First there was your dad. Then there was your Master. Then came your Teacher. Now what? The internet? When it comes to teaching offspring necessary skills it’s been a long journey. For literal eons you did whatever your parents did to survive. Those where your necessary skills. Did they hunt? You hunted. Did they gather? You gathered. It wasn’t until after agriculture became sophisticated enough to develop surplus food (barely) that we even had more than one career path. Even then mostly you did what your dad did unless a local artisan took pity on you. Eventually when a functional economy developed and you were extraordinarily lucky and a bit wealthy, you could be apprenticed to a Master. Then you did whatever your Master did. At it’s height this system of education was fairly complex with different levels of training, tests, guilds and organization, standards, and so on. It more or less died out during the industrial revolution when it was discovered that no one really had time for all that one on one (or maybe a very select few). We’re still more or less at the tail end of the industrial revolution model of education. Pack everyone into a knowledge factory. Teach them all the same way and all the same stuff, and if you flunked out it was clearly your fault. You were inferior. Defective. And it wasn’t for everyone. In fact, compulsory education is still only three or four generations old. But kids sitting around with empty minds waiting to be filled is, thankfully, and outgoing model. We’re just not sure exactly what to replace it with. We want something that can meld an individual’s strengths and weaknesses with the success at mass production of the industrial age. So far, “the Internet” is the best answer we have. Sadly the Internet is a tool, not a paradigm. So we’re still working on it.

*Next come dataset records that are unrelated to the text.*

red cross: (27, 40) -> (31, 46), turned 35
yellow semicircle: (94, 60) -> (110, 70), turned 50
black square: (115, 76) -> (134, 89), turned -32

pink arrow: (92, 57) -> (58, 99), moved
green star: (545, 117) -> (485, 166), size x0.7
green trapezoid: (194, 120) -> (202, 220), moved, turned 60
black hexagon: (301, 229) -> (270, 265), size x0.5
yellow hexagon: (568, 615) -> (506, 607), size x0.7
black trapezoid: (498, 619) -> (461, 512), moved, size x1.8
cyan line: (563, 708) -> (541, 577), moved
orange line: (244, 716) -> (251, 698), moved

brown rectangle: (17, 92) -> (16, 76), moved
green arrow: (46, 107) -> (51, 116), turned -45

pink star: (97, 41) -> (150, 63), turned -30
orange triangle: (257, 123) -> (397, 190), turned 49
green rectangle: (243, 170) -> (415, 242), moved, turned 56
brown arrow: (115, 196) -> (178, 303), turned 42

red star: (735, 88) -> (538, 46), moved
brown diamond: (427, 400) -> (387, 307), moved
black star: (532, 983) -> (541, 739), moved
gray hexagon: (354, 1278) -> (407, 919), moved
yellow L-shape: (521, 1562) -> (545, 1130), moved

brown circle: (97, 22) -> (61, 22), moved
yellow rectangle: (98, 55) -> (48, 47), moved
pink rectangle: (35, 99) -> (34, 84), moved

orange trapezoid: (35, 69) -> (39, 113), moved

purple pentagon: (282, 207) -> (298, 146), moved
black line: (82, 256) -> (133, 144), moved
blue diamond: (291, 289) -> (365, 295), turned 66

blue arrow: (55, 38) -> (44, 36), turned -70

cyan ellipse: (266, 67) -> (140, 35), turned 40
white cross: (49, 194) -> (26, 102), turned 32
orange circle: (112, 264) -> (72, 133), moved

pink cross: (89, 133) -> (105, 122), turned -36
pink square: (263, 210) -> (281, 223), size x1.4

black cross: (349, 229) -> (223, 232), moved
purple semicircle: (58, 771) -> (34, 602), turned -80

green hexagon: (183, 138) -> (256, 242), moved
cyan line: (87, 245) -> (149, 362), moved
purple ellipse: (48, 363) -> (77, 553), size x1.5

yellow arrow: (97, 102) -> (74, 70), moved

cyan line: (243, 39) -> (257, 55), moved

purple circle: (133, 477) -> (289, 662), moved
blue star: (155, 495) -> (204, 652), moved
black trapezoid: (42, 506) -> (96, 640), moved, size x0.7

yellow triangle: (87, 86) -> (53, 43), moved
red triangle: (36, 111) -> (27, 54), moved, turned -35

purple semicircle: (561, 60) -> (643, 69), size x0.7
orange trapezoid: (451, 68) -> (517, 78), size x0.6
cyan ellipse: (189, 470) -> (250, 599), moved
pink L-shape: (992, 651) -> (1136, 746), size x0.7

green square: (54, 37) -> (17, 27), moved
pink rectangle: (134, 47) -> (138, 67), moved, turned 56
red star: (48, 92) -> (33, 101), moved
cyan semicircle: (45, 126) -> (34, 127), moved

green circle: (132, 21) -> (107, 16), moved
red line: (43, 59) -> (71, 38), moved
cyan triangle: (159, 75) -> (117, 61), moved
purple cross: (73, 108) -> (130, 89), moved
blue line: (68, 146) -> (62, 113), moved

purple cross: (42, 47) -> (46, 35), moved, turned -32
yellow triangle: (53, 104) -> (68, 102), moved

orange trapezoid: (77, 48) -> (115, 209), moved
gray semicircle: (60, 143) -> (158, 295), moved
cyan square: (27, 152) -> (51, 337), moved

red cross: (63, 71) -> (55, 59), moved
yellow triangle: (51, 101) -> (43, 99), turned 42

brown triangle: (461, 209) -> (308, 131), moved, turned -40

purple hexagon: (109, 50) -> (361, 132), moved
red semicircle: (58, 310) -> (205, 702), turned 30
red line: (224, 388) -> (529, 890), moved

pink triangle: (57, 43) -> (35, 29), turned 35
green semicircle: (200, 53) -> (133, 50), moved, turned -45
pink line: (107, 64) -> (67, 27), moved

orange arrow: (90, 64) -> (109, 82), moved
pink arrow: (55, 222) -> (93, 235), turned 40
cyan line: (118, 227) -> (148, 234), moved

This week I came across this article: “High School Student’s Launch Satellite into Space” http://science.time.com/2013/11/21/high-school-students-launch-satellite-into-space/
Fantastic. Rocket science is now so easy even high schoolers can do it. It’s not a very ambitious project by NASA standards. It’s a little two way radio powerful enough to pick up and relay signals from the ground. It’ll last about 2 years and do slightly more than beep but it’s still mostly sputnik 2.0. But this should tell you something about school. It took the resources of a major world superpower in the 50s to do something that a couple of kids did in high school. The value of high school is that you have a collection of individuals who can do anything. Not everything certainly, but definitely anything. The future is about imagination and information. We don’t have the best and brightest reaching out to high school to do the things that everyday people do. Science teachers should be actively involved in research. English teachers should be actively involved in writing. Art Teachers should be making art, and they should be doing it professionally. Why? because students should be doing it too. They can. They’ve got the creativity, they’ve got the energy, what they lack is direction and imagination. One of the biggest problems with High School, especially with the empty head model of education, is the divorce between the academic world and the every day world in which they live. It’s no wonder they don’t see any point to it. There isn’t any. We tell them if they work hard, then they can eventually go to college, and after college then there’ll be a point to their lives. And we have the audacity to sit back and wonder why our students are unimpressed.